In a report released last night, the Committee on the Elimination of Racial Discrimination recommended that legislation similar to that against sex and disability discrimination should be adopted.
'The committee does not accept the argument put forward for not initiating such legislation, that is, such legislation would not be supported by society as a whole,' the committee said.
The criticisms were made in the concluding observations by the panel after a government delegation attended a two-day hearing under the Convention on Elimination of All Forms of Racial Discrimination in Geneva two week ago.
Chief Executive Tung Chee-hwa has said legislation is not the solution to racial discrimination.
The Home Affairs Bureau has launched consultations with the business sector on the issue, although officials have remained cautious on whether such a law would be necessary.
The committee said it had taken note of the ongoing consultations, but reiterated its concerns over the continuous absence of legal protection against race discrimination.
The Government has been urged to review the existing 'unsatisfactory' situation.

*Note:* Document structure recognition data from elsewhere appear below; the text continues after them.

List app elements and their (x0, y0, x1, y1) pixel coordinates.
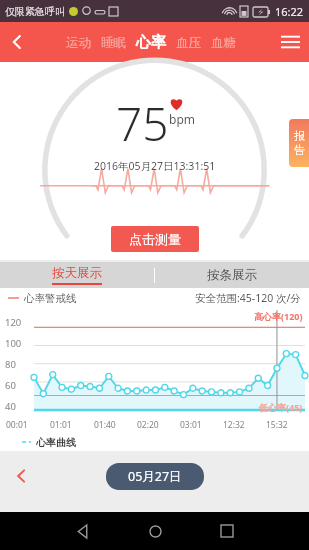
button[interactable]: Back (0, 22, 34, 62)
staticText: 点击测量 (129, 231, 181, 247)
staticText: 120 (5, 316, 22, 329)
staticText: 16:22 (275, 4, 304, 19)
staticText: 05月27日 (128, 468, 182, 485)
staticText: 告 (294, 143, 305, 157)
button[interactable]: 心率 (136, 33, 166, 52)
staticText: 2016年05月27日13:31:51 (94, 159, 216, 173)
staticText: 心率警戒线 (24, 292, 77, 305)
button[interactable]: 运动 (66, 35, 91, 51)
button[interactable]: Recents (191, 512, 263, 550)
staticText: 100 (5, 337, 22, 350)
button[interactable]: Menu (271, 22, 309, 62)
staticText: 按条展示 (207, 267, 257, 283)
button[interactable]: 按天展示 (0, 262, 154, 288)
button[interactable]: 报 (289, 119, 309, 167)
button[interactable]: 睡眠 (101, 35, 126, 51)
button[interactable]: 05月27日 (106, 463, 204, 490)
staticText: 血压 (176, 35, 201, 51)
button[interactable]: 按条展示 (155, 262, 309, 288)
staticText: 心率 (136, 33, 166, 52)
staticText: 01:01 (50, 419, 72, 431)
staticText: 按天展示 (52, 265, 102, 281)
staticText: 睡眠 (101, 35, 126, 51)
button[interactable]: 血糖 (211, 35, 236, 51)
button[interactable]: Back (47, 512, 119, 550)
staticText: 运动 (66, 35, 91, 51)
staticText: 02:20 (137, 419, 159, 431)
staticText: 01:40 (94, 419, 116, 431)
staticText: 60 (5, 379, 16, 392)
staticText: 40 (5, 400, 16, 413)
staticText: 00:01 (6, 419, 28, 431)
staticText: 心率曲线 (36, 436, 76, 449)
staticText: 低心率(45) (259, 401, 303, 413)
staticText: bpm (169, 111, 195, 127)
staticText: 15:32 (266, 419, 288, 431)
button[interactable]: Home (119, 512, 191, 550)
staticText: 安全范围:45-120 次/分 (195, 291, 301, 305)
staticText: 仅限紧急呼叫 (5, 5, 65, 18)
staticText: 报 (294, 129, 305, 143)
staticText: 12:32 (223, 419, 245, 431)
staticText: 75 (116, 92, 169, 155)
staticText: 血糖 (211, 35, 236, 51)
button[interactable]: 点击测量 (111, 226, 199, 252)
staticText: 03:01 (180, 419, 202, 431)
button[interactable]: 血压 (176, 35, 201, 51)
button[interactable]: Previous day (8, 463, 34, 489)
staticText: 80 (5, 358, 16, 371)
staticText: 高心率(120) (254, 310, 303, 322)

The committee said the SAR should also adopt appropriate legislation to prohibit discrimination - on race, colour, descent, national or ethnic origin - and provide legal remedy similar to that for gender and disability.
Non-governmental watchdogs that attended the hearing last night welcomed the report.
Human Rights Monitor director Law Yuk-kai said the report would mount pressure on the Government to speed up legislation. 'The committee has spelled out in solid wordings about the problem. It has also rejected the Government's argument and recommended legislation,' Mr Law said.
Society for Community Organisation spokesman Ho Hei-wah said the report showed the Government's position on racial discrimination was clearly not in line with that held in the international community.
'We urge the Government to take the committee's view seriously and discharge its signatory obligation,' Mr Ho said.
The committee also reiterated concerns over the situation of foreign domestic helpers, saying the so-called 'two-week rule' requiring maids to leave within 14 days of their contracts expiring might be discriminatory.
A spokesman for the Home Affairs Bureau said last night the Government had launched a review on whether such legislation was necessary. The administration will decide on the way forward early next year after considering views expressed, including those by the business community, ethnic minority groups and the public, he added.